---- LISTED RECORDS

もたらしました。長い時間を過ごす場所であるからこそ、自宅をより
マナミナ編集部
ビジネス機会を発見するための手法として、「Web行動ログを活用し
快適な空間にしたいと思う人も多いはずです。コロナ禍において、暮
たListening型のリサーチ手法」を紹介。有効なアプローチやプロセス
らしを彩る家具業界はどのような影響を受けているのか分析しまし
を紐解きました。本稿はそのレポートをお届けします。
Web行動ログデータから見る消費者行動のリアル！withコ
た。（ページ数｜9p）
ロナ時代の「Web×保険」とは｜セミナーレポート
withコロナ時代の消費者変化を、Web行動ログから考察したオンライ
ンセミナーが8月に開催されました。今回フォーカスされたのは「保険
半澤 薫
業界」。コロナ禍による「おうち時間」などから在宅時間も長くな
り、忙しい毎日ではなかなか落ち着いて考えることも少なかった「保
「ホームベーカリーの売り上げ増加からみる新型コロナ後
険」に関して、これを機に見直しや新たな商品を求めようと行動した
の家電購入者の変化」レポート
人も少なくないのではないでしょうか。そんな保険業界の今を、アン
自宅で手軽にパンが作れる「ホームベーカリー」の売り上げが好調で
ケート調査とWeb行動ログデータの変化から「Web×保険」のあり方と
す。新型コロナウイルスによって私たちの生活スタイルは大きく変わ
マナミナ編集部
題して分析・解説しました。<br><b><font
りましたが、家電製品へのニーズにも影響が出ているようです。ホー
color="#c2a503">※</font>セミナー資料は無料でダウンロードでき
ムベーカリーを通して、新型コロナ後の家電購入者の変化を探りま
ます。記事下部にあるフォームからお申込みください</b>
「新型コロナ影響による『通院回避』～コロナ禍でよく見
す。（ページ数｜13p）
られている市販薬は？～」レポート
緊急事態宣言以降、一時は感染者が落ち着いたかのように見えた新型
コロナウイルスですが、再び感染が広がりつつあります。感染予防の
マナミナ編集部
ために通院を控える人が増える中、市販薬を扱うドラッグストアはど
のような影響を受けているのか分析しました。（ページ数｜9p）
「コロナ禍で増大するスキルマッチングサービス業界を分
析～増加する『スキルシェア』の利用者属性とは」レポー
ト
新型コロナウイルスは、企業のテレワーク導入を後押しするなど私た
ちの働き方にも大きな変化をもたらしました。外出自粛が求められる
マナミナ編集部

--------

WORK REQUIRED ->
Every line from the one containing "快適な空間にしたいと思う人も多いはずです。コロナ禍において、暮" to the final line of the listing above should be set down exactly, with nothing added.

OUTPUT ->
快適な空間にしたいと思う人も多いはずです。コロナ禍において、暮
たListening型のリサーチ手法」を紹介。有効なアプローチやプロセス
らしを彩る家具業界はどのような影響を受けているのか分析しまし
を紐解きました。本稿はそのレポートをお届けします。
Web行動ログデータから見る消費者行動のリアル！withコ
た。（ページ数｜9p）
ロナ時代の「Web×保険」とは｜セミナーレポート
withコロナ時代の消費者変化を、Web行動ログから考察したオンライ
ンセミナーが8月に開催されました。今回フォーカスされたのは「保険
半澤 薫
業界」。コロナ禍による「おうち時間」などから在宅時間も長くな
り、忙しい毎日ではなかなか落ち着いて考えることも少なかった「保
「ホームベーカリーの売り上げ増加からみる新型コロナ後
険」に関して、これを機に見直しや新たな商品を求めようと行動した
の家電購入者の変化」レポート
人も少なくないのではないでしょうか。そんな保険業界の今を、アン
自宅で手軽にパンが作れる「ホームベーカリー」の売り上げが好調で
ケート調査とWeb行動ログデータの変化から「Web×保険」のあり方と
す。新型コロナウイルスによって私たちの生活スタイルは大きく変わ
マナミナ編集部
題して分析・解説しました。<br><b><font
りましたが、家電製品へのニーズにも影響が出ているようです。ホー
color="#c2a503">※</font>セミナー資料は無料でダウンロードでき
ムベーカリーを通して、新型コロナ後の家電購入者の変化を探りま
ます。記事下部にあるフォームからお申込みください</b>
「新型コロナ影響による『通院回避』～コロナ禍でよく見
す。（ページ数｜13p）
られている市販薬は？～」レポート
緊急事態宣言以降、一時は感染者が落ち着いたかのように見えた新型
コロナウイルスですが、再び感染が広がりつつあります。感染予防の
マナミナ編集部
ために通院を控える人が増える中、市販薬を扱うドラッグストアはど
のような影響を受けているのか分析しました。（ページ数｜9p）
「コロナ禍で増大するスキルマッチングサービス業界を分
析～増加する『スキルシェア』の利用者属性とは」レポー
ト
新型コロナウイルスは、企業のテレワーク導入を後押しするなど私た
ちの働き方にも大きな変化をもたらしました。外出自粛が求められる
マナミナ編集部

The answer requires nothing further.